- What you need to do: Print every line below exactly. Skip the pictures.

┌──

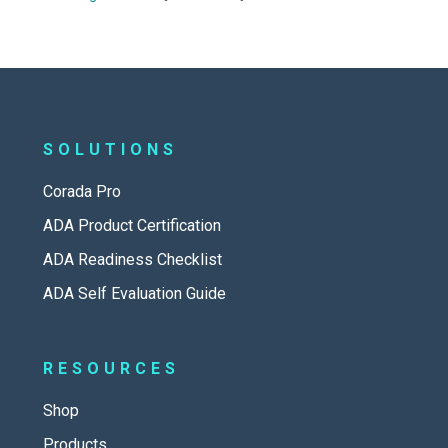
SOLUTIONS
Corada Pro
ADA Product Certification
ADA Readiness Checklist
ADA Self Evaluation Guide
RESOURCES
Shop
Products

└──

- Solution for this problem:
SOLUTIONS
Corada Pro
ADA Product Certification
ADA Readiness Checklist
ADA Self Evaluation Guide
RESOURCES
Shop
Products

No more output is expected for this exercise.